Edit: apparently the mobile dial-in conference call service is being positioned as a value-add service, along the lines of the fixed-line "free to set up" conference services that use semi-premium number ranges like 0870 in the UK. That's sort of fair enough for occasional ad-hoc confcalls among friends or small businesses, but I would have thought that a large company (especially a telecom company!) would be able to have a cheaper & more efficient platform based either "in the cloud" or (shhh!) on a PBX. And even the 0870 conference guys have options for international dial-ins or even Skype access.


Al. said...

Especially for things like text messages which you literally can't stop people sending you except by turning them off entirely with your operator, the argument for receiving party pays is somewhat dubious at best. Indeed, amongst many other reasons, I've always felt that's this is one of the main things that stopped widespread uptake of SMS in the US.

If we move away from a "caller pays" model here in Europe I think I'm simply going to stop answering the phone. If I wanted to talk to you, I would have called you after all. I view (most) phone calls as interruptions, now people want me to pay to be interrupted? Don't think so...

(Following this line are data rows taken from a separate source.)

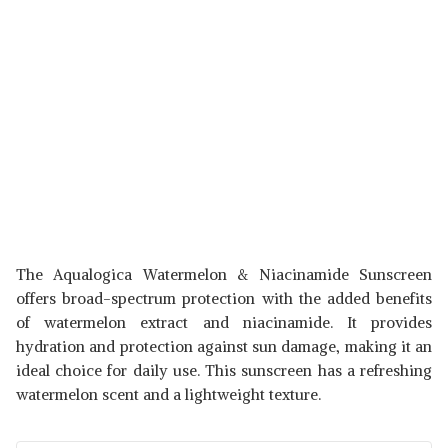
The Aqualogica Watermelon & Niacinamide Sunscreen
offers broad-spectrum protection with the added benefits
of watermelon extract and niacinamide. It provides
hydration and protection against sun damage, making it an
ideal choice for daily use. This sunscreen has a refreshing
watermelon scent and a lightweight texture.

Actually since my voicemail message already says that I never check my voice mail and you should just email me, maybe I've already started this move?

Dean Bubley said...


Yes, absolutely - as a "net importer" of calls, I also benefit from free inbound telephony & SMS.

Being Mr / Ms Popular means that you're ahead if you receive more calls than you make.

But maybe there's a way for operators to target the Billy No-Mates who hardly ever receive calls at all, but are always phoning out instead? (Perhaps by selling their details to people advertising dating services....)

Less flippantly, it could just be that having *both* models available could enable some new & interesting business models. 0800 freephone numbers are already a form of receiving-party-pays, for example.

The Common Man said...

In India, we started off with the paid incoming-call model and that was perhaps the biggest barrier to the growth of mobilie telephony in the early years. It was only when the incoming call charges were reduced (and eventually removed completely) that people got really hooked into the whole thing.

Anonymous said...

I was thinking about something similar the other day and wondered if we might ever end up with a model of cheaper calls for roaming users, but also an added standing charge while the network detects you are abroad? (an extra 10,20,50p a day - that sort of thing, but I doubt that would fly with consumers either.

With the receiver pays model I'd seriously start screening my calls much more than I do now.